I was looking for body structures which perhaps interested me, or that I saw that were prevalent around me, but somehow occupied a position of void in the face, or almost futility in the face of structure we kind of live within, call it what you will. Especially at that point, because this is back in 1999, and opening in January 2000 – this is over a year before 11th September and July 7th, so it’s kind of like relationships between the East and Islam. It seemed like a very disempowered belief structure, in a position which somehow couldn’t be heard.
I think this work’s kind of re-dating of that moment somehow makes it more interesting and more kind of… like there’s a distance there, which helps it ultimately, because when there are real lives involved in such things that art might refer to, it becomes far more complicated to actually make sense of something within a short term timescale – even though you know that it’s ultimately a complete fiction that you’re walking into, because you know this is the Tate Gallery. You know, you might allow yourself to go with that. I think I always used to make the analogy of reading a book. You know, you sit down in your armchair and you could be sailing the seas, fighting the First World War, sort of… you know, sleeping with a concubine in God knows where – you could be doing anything, ultimately, if you had agreed to go with that fiction within the first few pages. And the idea is that you are invited to become lost in this lost world of lost people.
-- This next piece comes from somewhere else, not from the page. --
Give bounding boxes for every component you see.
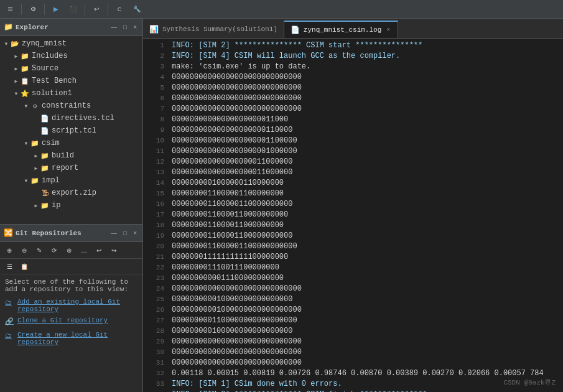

The only [inaudible 00:03:43] making a far more sort of didactic work, more political work, which demanded a far more linear or teleological reading, in a more art sort of way, and at the same time I started developing a sort of more narrative-driven work, which to begin with, they were like, objects, props and scripts from non-existent films. So in a sense, this was the first word, I think, that really sort of managed to equate a literary structure to a spatial structure. You know, I think for me it only really worked if you think of it within its context, of when it was made. It becomes very archival, it becomes, like, historical. It’s like a mise-en-scène from another time, and that all becomes stronger in time as it’s rebuilt, because even a really banale thing like a piece of [inaudible 00:04:33] becomes like a strange relic from another age already. And the meanings will ultimately shift – it won’t have that immediacy and that sense of being about that moment. It will be about another moment that’s passed.